Architecture#

Hamon's internals are organized around one idea: block-structured Gibbs sampling on padded, stacked PyTree states, compiled once via JAX.

The core abstraction#

A BlockSamplingProgram holds everything needed to run block Gibbs on a single model: the BlockGibbsSpec (which blocks to sample, which to clamp), the conditional samplers for each block, and the factors that define the energy.

The BlockSpec manages the mapping between block-local and global state arrays. Because JAX requires rectangular arrays, variable-size blocks are padded and stacked by structural group. This costs some wasted FLOPs but avoids Python-level loops over blocks, which would cause XLA compile times to scale linearly with block count.

State representation#

Global state is a list of arrays, one per structural group of blocks. Each array has shape (n_blocks_in_group, max_block_size, ...) with padding where needed. BlockSpec tracks the valid (non-padded) indices so that block_state_to_global and from_global_state can convert between representations without data loss.

Node identity matters: the same SpinNode() object must appear in both the EBM and the block definitions. Hamon enforces this through init_factory, which always extracts free_blocks = programs[0].gibbs_spec.free_blocks rather than capturing block objects from an outer scope.

Parallel tempering layout#

NRPT runs \( N \) chains, each at a different inverse temperature \( \beta_i \). Rather than looping over chains in Python (which unrolls \( N \) copies of the computation graph in XLA), Hamon stacks all chain states into a leading dimension and uses jax.vmap for the Gibbs sweeps.

The tempering round is a lax.scan loop:

for round in range(n_rounds):
    # 1. Gibbs sweeps (vmapped across chains)
    states = vmap(gibbs_sweep)(states)

    # 2. DEO swap proposals (single parity)
    parity = round % 2
    states, accepted = deo_swap(states, energies, parity)

Swap decisions use the Metropolis-Hastings criterion with the temperature-linearity trick: for Ising models, \( E(\beta, x) = \beta \cdot E(1, x) \), so swap acceptance ratios reduce to \( \exp\bigl((\beta_{i+1} - \beta_i)(V^{(i+1)} - V^{(i)})\bigr) \) without recomputing energies at each temperature.

Energy caching#

When an energy_delta_fn is provided (e.g. from make_ising_delta_fn), Hamon computes the full energy only once at round 0, then maintains a running cache that is updated incrementally after each Gibbs sweep. After swaps, the cache is permuted to match the new chain ordering.

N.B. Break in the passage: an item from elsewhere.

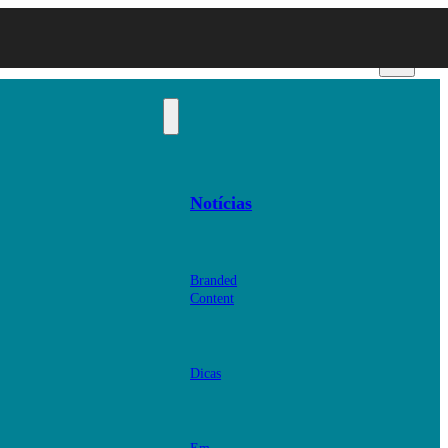
Notícias
Branded
Content
Dicas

This eliminates the \( O(|\mathcal{E}|) \) energy recomputation that would otherwise dominate each round.

Index process tracking#

The index process tracks which chain index occupies which temperature level over time. Hamon uses a permutation-based representation: index_state is an array of shape (n_chains, 2) where column 0 is the current position in the ladder and column 1 is the direction of travel.

Because DEO swaps are disjoint transpositions, the swap permutation is self-inverse (inv_perm == perm), so updating the index state after a swap requires only a single gather — no jnp.argsort.

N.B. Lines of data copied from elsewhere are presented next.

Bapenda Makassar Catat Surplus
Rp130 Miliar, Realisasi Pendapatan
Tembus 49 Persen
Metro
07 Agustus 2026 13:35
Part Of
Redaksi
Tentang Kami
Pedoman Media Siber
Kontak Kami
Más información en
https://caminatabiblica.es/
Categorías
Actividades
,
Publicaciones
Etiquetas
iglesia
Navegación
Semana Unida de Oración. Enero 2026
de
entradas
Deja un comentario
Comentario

Round-trip counting and \( \Lambda \) estimation happen in round_trip_summary from the accumulated index state and rejection rates.

Schedule optimization#

optimize_schedule implements the equi-acceptance reparameterization from Algorithm 4 of Syed et al. (2021). Given observed rejection rates \( r_0, \ldots, r_{N-2} \), it constructs the CDF of the rejection cost and inverts it to find \( \beta \) values that equalize the per-level contribution to \( \Lambda \).

nrpt_adaptive wraps this in a loop: run a short burn-in, measure rejections, reposition betas, repeat for n_tune phases, then run production.

Dynamic blocks#

For models where different temperature levels benefit from different block granularity, dynamic_blocks provides influence-aware partitioning. compute_aggregate_influence measures how strongly each node couples to its neighbors. influence_aware_partition then groups nodes into blocks of a target size, keeping strongly-coupled nodes together. per_temperature_block_config can assign different block sizes to different chains based on temperature.

Class hierarchy#

Factors#

AbstractFactor
├── WeightedFactor
│   └── DiscreteEBMFactor
│       ├── SquareDiscreteEBMFactor
│       │   ├── SpinEBMFactor
│       │   └── SquareCategoricalEBMFactor
│       └── CategoricalEBMFactor
└── EBMFactor

Conditional samplers#

AbstractConditionalSampler
└── AbstractParametricConditionalSampler
    ├── BernoulliConditional
    │   └── SpinGibbsConditional
    └── SoftmaxConditional
        └── CategoricalGibbsConditional

Observers#

AbstractObserver
├── StateObserver
└── MomentAccumulatorObserver

Models#

AbstractEBM
└── AbstractFactorizedEBM
    └── IsingEBM